# Thank you very much for being an amazing person...



## Brada

Please help me as soon as possible... I need to text someone this as soon as I can..

How do you say in Tagalog, 

"Thank you very much for being a amazing person and being there for me when I need someone. And thank you for caring about me so much. It means the world to me!!"  

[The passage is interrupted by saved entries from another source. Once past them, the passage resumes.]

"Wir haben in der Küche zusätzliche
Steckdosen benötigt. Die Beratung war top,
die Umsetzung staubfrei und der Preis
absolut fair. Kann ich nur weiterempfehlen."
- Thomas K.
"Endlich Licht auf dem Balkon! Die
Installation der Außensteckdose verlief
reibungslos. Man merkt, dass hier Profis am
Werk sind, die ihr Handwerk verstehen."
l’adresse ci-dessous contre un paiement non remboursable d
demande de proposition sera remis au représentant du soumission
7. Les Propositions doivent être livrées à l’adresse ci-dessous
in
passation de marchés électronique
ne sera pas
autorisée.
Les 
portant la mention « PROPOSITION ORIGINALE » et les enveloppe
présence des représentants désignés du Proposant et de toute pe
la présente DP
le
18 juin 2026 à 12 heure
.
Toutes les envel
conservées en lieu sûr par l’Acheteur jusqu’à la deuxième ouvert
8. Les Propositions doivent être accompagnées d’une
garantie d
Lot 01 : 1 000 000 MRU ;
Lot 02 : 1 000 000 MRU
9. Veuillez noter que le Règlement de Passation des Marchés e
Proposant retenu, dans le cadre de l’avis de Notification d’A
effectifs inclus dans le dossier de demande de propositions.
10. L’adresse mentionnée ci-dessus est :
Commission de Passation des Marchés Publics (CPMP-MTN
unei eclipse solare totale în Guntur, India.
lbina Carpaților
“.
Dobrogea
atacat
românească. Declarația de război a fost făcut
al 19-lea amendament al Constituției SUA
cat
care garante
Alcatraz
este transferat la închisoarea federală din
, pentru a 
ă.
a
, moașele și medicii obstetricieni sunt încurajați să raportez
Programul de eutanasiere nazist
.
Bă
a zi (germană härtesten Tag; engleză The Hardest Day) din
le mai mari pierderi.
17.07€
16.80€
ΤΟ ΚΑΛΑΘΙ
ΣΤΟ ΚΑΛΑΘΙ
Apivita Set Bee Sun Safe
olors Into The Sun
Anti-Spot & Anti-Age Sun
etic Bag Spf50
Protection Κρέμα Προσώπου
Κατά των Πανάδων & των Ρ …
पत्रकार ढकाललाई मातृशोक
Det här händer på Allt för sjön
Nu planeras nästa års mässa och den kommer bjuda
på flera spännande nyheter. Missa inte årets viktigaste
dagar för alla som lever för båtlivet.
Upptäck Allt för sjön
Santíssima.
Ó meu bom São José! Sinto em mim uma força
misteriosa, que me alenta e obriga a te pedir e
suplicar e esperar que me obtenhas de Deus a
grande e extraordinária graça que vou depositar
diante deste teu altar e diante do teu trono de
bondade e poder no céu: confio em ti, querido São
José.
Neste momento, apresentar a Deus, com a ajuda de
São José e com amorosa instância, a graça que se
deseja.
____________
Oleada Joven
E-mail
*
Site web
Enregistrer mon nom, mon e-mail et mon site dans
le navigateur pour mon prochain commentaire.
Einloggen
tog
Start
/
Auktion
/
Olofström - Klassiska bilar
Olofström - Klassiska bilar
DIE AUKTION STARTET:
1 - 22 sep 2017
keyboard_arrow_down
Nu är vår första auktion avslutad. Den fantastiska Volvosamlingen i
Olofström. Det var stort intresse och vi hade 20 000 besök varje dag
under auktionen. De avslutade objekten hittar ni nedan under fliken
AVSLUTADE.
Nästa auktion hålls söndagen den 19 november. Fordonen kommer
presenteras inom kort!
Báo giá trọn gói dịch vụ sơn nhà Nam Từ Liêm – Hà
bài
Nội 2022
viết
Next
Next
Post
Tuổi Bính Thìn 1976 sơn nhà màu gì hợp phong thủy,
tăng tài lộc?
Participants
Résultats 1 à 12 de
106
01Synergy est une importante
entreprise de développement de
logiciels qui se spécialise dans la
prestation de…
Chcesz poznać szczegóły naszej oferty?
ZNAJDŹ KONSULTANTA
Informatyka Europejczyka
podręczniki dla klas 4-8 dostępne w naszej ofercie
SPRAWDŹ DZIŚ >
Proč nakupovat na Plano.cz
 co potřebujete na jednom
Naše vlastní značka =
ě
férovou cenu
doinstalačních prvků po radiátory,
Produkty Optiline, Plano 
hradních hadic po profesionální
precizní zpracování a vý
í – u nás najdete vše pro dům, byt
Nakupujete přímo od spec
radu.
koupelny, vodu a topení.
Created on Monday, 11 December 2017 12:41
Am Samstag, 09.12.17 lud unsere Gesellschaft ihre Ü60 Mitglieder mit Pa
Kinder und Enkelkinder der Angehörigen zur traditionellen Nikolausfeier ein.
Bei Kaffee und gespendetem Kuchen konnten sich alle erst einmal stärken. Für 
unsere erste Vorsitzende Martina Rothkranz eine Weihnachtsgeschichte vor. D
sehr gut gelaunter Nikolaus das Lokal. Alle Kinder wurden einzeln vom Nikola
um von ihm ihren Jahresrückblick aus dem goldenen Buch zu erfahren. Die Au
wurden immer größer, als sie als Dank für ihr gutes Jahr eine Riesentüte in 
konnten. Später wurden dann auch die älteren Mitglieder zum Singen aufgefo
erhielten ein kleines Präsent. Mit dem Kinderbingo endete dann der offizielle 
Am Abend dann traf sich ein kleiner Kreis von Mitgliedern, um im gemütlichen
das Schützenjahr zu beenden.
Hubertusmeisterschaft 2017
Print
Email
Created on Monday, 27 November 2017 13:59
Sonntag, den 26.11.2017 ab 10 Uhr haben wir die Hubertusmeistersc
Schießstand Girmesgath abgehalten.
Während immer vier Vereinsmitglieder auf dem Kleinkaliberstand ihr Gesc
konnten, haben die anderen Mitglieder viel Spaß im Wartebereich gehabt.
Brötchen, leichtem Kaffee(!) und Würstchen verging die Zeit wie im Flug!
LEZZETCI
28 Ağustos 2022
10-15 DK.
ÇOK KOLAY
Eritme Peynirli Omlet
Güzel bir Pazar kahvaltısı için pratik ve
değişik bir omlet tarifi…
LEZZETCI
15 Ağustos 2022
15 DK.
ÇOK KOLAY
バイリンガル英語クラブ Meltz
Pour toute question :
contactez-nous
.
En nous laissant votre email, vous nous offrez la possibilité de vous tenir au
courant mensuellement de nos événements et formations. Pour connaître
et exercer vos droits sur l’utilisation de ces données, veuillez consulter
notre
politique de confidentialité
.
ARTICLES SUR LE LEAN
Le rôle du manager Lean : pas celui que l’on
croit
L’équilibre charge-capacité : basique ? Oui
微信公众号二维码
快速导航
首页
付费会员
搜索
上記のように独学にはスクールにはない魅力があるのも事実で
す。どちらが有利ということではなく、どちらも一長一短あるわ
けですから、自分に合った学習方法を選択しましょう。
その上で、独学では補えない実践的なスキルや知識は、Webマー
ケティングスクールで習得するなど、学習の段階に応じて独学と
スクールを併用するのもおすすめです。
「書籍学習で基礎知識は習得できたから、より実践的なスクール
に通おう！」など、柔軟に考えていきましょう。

Or something in that nature.... Please help as soon as possible... It is really important.. Thank you.

Best,

B


----------



## DotterKat

There is no direct translation and anything close to the original text will sound formal in Tagalog. However, if that is the tone you prefer then here are two alternatives. The second is a bit less formal:

1)Maraming-maraming salamat sa lahat ng mga kabutihang nagawa mo para sa akin. Isa kang tunay na kaibigan na laging maasahan at napakahalaga sa akin na nakilala kita. _(Thank you very much for all the good things you have done for me. You are a true and dependable friend and it so important to me that I met you.)_

2)Maraming-maraming salamat sa iyong pagiging isang mabuti at maasahang kaibigan. _(Thank you for being such a good and dependable friend.)_

A less formal way of saying the same sentiment:

Maraming salamat sa mga tulong mo. Napakabuti mong tao at malaking bagay sa akin na meron (_mayroon_) akong kaibigang maaasahan at makakausap tungkol sa mga problema ko. _(Thanks for all your help. You are such a good person and it is so important to me that I have a dependable friend, one that I can talk to about my problems.)_

Note that there is no direct translation of the word _amazing_ as used in this context. See this previous discussion here.


----------



## mataripis

Brada said:


> Please help me as soon as possible... I need to text someone this as soon as I can..
> 
> How do you say in Tagalog,
> 
> "Thank you very much for being a amazing person and being there for me when I need someone. And thank you for caring about me so much. It means the world to me!!"
> 
> Or something in that nature.... Please help as soon as possible... It is really important.. Thank you.
> 
> Best,
> 
> B


 Maraming salamat sa iyo na laging maasahan ko at sa lahat ng naitulong mo sa akin. Makabuluhan ito sa akin.


----------